_TO DO_
Look through the records and copy each line with the string "Эродивизи" in it.

_Records contained in a dataset_

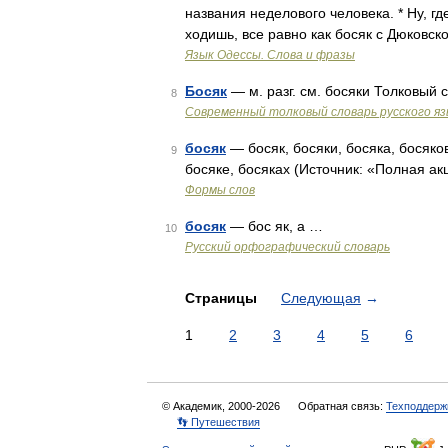
названия неделового человека. * Ну, гд
ходишь, все равно как босяк с Дюковск
Язык Одессы. Слова и фразы
Босяк
— м. разг. см. босяки Толковый
8
Современный толковый словарь русского я
босяк
— босяк, босяки, босяка, босяков
9
босяке, босяках (Источник: «Полная ак
Формы слов
босяк
— бос як, а …
10
Русский орфографический словарь
Страницы
Следующая
→
1
2
3
4
5
6
© Академик, 2000-2026
Обратная связь:
Техподдерж
👣 Путешествия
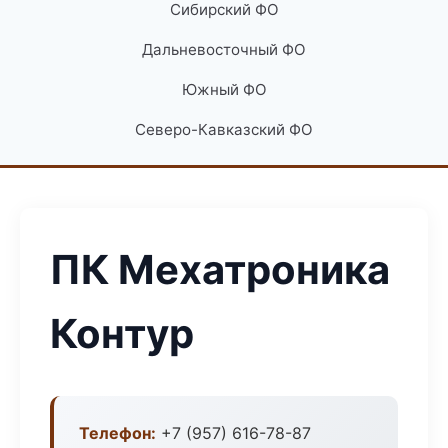
Сибирский ФО
Дальневосточный ФО
Южный ФО
Северо-Кавказский ФО
ПК Мехатроника
Контур
Телефон:
+7 (957) 616-78-87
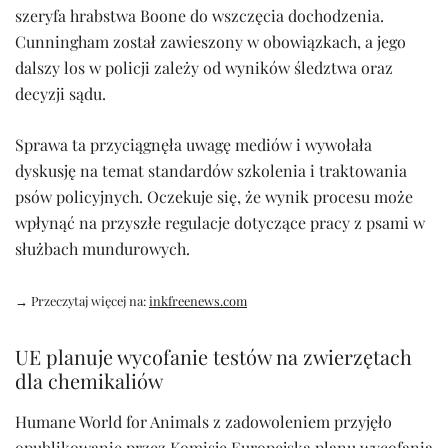
szeryfa hrabstwa Boone do wszczęcia dochodzenia.
Cunningham został zawieszony w obowiązkach, a jego
dalszy los w policji zależy od wyników śledztwa oraz
decyzji sądu.
Sprawa ta przyciągnęła uwagę mediów i wywołała
dyskusję na temat standardów szkolenia i traktowania
psów policyjnych. Oczekuje się, że wynik procesu może
wpłynąć na przyszłe regulacje dotyczące pracy z psami w
służbach mundurowych.
→ Przeczytaj więcej na:
inkfreenews.com
UE planuje wycofanie testów na zwierzętach
dla chemikaliów
Humane World for Animals z zadowoleniem przyjęło
opublikowanie przez Komisję Europejską planu wycofania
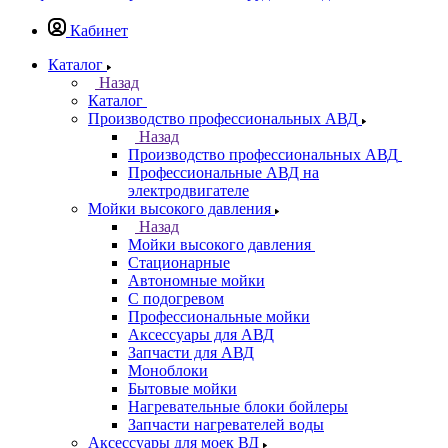
Кабинет
Каталог
Назад
Каталог
Производство профессиональных АВД
Назад
Производство профессиональных АВД
Профессиональные АВД на
электродвигателе
Мойки высокого давления
Назад
Мойки высокого давления
Стационарные
Автономные мойки
С подогревом
Профессиональные мойки
Аксессуары для АВД
Запчасти для АВД
Моноблоки
Бытовые мойки
Нагревательные блоки бойлеры
Запчасти нагревателей воды
Аксессуары для моек ВД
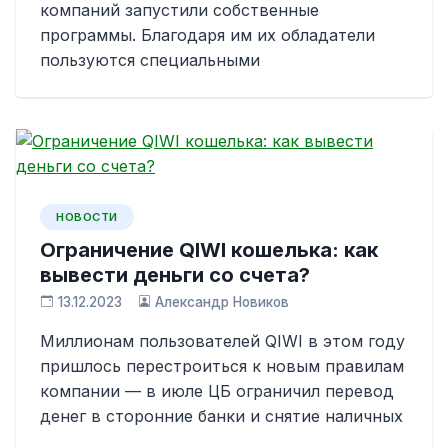
компаний запустили собственные
программы. Благодаря им их обладатели
пользуются специальными
НОВОСТИ
Ограничение QIWI кошелька: как
вывести деньги со счета?
13.12.2023
Александр Новиков
Миллионам пользователей QIWI в этом году
пришлось перестроиться к новым правилам
компании — в июле ЦБ ограничил перевод
денег в сторонние банки и снятие наличных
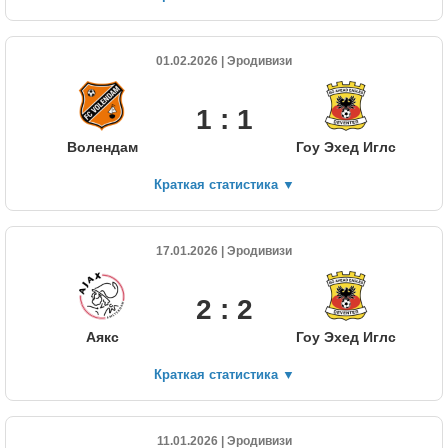
01.02.2026 | Эродивизи
1 : 1
Волендам
Гоу Эхед Иглс
Краткая статистика
▼
17.01.2026 | Эродивизи
2 : 2
Аякс
Гоу Эхед Иглс
Краткая статистика
▼
11.01.2026 | Эродивизи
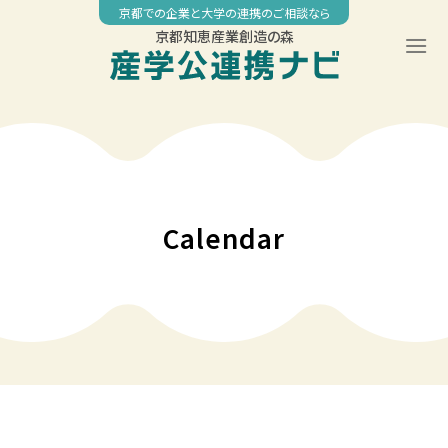
Skip
京都での企業と大学の連携のご相談なら
to
京都知恵産業創造の森
content
00:00
01:00
02:00
Calendar
03:00
04:00
05:00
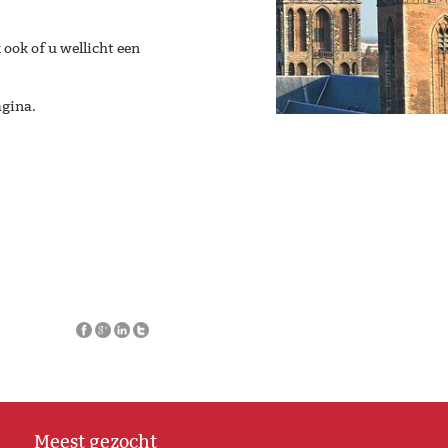
 ook of u wellicht een
agina.
Meest gezocht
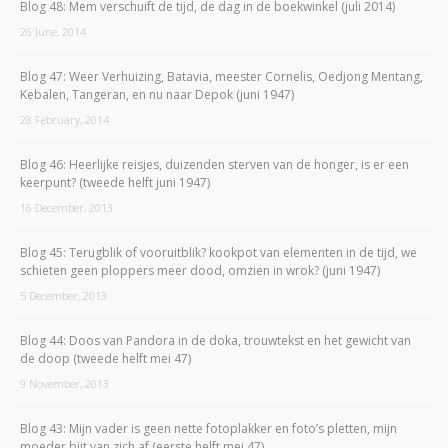
Blog 48: Mem verschuift de tijd, de dag in de boekwinkel (juli 2014)
26 June, 2014
Blog 47: Weer Verhuizing, Batavia, meester Cornelis, Oedjong Mentang,
Kebalen, Tangeran, en nu naar Depok (juni 1947)
28 February, 2014
Blog 46: Heerlijke reisjes, duizenden sterven van de honger, is er een
keerpunt? (tweede helft juni 1947)
16 December, 2013
Blog 45: Terugblik of vooruitblik? kookpot van elementen in de tijd, we
schieten geen ploppers meer dood, omzien in wrok? (juni 1947)
5 December, 2013
Blog 44: Doos van Pandora in de doka, trouwtekst en het gewicht van
de doop (tweede helft mei 47)
9 November, 2013
Blog 43: Mijn vader is geen nette fotoplakker en foto’s pletten, mijn
moeder bijt van zich af (eerste helft mei 47)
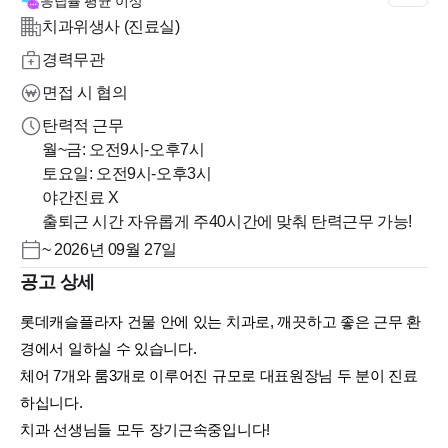
응답률
평균 이상
치과위생사 (진료실)
경력무관
면접 시 협의
탄력적 근무
월~금: 오전9시-오후7시
토요일: 오전9시-오후3시
야간진료 X
출퇴근 시간 자유롭게 주40시간에 맞춰 탄력근무 가능!
~ 2026년 09월 27일
공고 상세
롯데캐슬플라자 건물 안에 있는 치과로, 깨끗하고 좋은 근무 환
경에서 일하실 수 있습니다.
체어 7개와 룸3개로 이루어진 규모로 대표원장님 두 분이 진료
하십니다.
치과 선생님들 모두 장기근속중입니다!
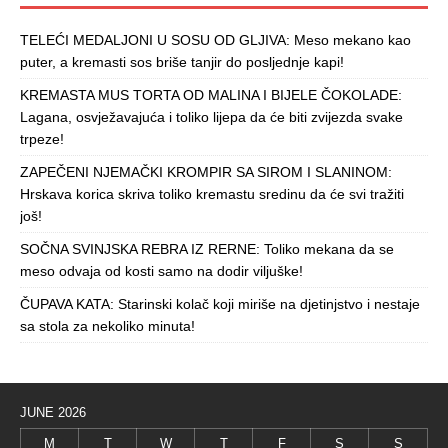
TELEĆI MEDALJONI U SOSU OD GLJIVA: Meso mekano kao
puter, a kremasti sos briše tanjir do posljednje kapi!
KREMASTA MUS TORTA OD MALINA I BIJELE ČOKOLADE:
Lagana, osvježavajuća i toliko lijepa da će biti zvijezda svake
trpeze!
ZAPEČENI NJEMAČKI KROMPIR SA SIROM I SLANINOM:
Hrskava korica skriva toliko kremastu sredinu da će svi tražiti
još!
SOČNA SVINJSKA REBRA IZ RERNE: Toliko mekana da se
meso odvaja od kosti samo na dodir viljuške!
ČUPAVA KATA: Starinski kolač koji miriše na djetinjstvo i nestaje
sa stola za nekoliko minuta!
JUNE 2026
M
T
W
T
F
S
S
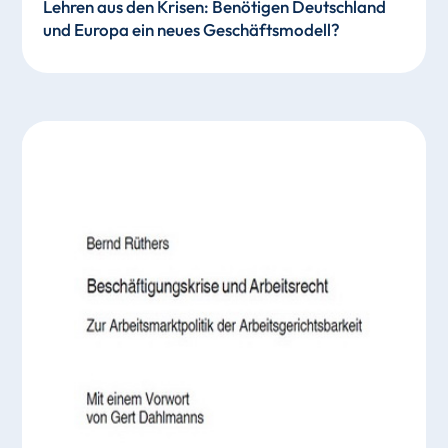
Lehren aus den Krisen: Benötigen Deutschland
und Europa ein neues Geschäftsmodell?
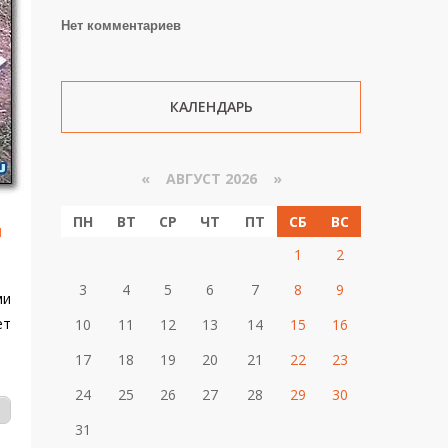
Нет комментариев
КАЛЕНДАРЬ
«
АВГУСТ 2026 »
ПН
ВТ
СР
ЧТ
ПТ
СБ
ВС
и
1
2
3
4
5
6
7
8
9
ми
ет
10
11
12
13
14
15
16
17
18
19
20
21
22
23
24
25
26
27
28
29
30
31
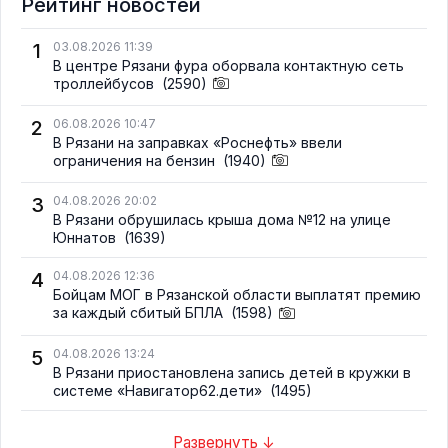
Рейтинг новостей
1
03.08.2026 11:39
В центре Рязани фура оборвала контактную сеть
троллейбусов
(2590)
2
06.08.2026 10:47
В Рязани на заправках «Роснефть» ввели
ограничения на бензин
(1940)
3
04.08.2026 20:02
В Рязани обрушилась крыша дома №12 на улице
Юннатов
(1639)
4
04.08.2026 12:36
Бойцам МОГ в Рязанской области выплатят премию
за каждый сбитый БПЛА
(1598)
5
04.08.2026 13:24
В Рязани приостановлена запись детей в кружки в
системе «Навигатор62.дети»
(1495)
Развернуть ↓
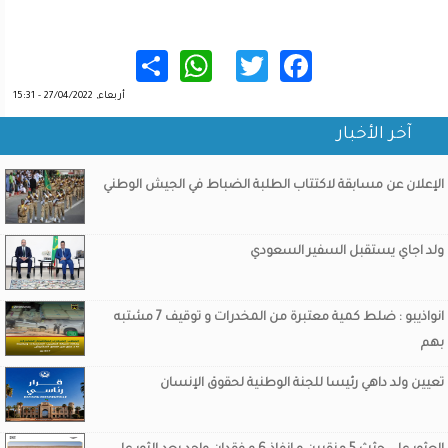
WhatsApp
Share
Twitter
Facebook
أربعاء, 27/04/2022 - 15:31
آخر الأخبار
الإعلان عن مسابقة لاكتتاب الطلبة الضباط في الجيش الوطني
ولد اجاي يستقبل السفير السعودي
انواذيبو : ضلط كمية معتبرة من المخدرات و توقيف 7 مشتبه
بهم
تعيين ولد داهي رئيسا للجنة الوطنية لحقوق الإنسان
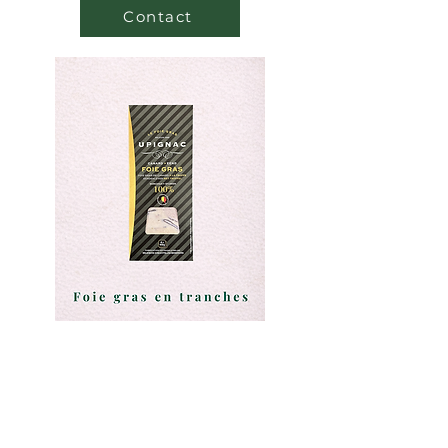
Contact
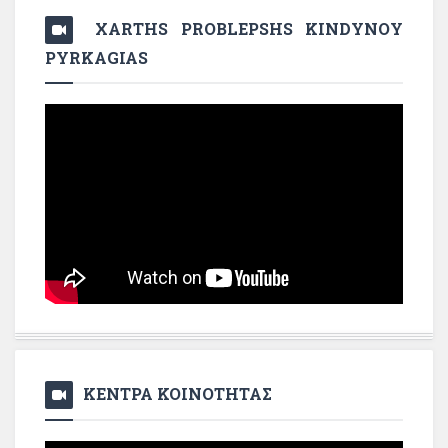
XARTHS PROBLEPSHS KINDYNOY
PYRKAGIAS
ΚΕΝΤΡΑ ΚΟΙΝΟΤΗΤΑΣ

_SOLVED EXERCISE_
01.02.2026 | Эродивизи
17.01.2026 | Эродивизи
11.01.2026 | Эродивизи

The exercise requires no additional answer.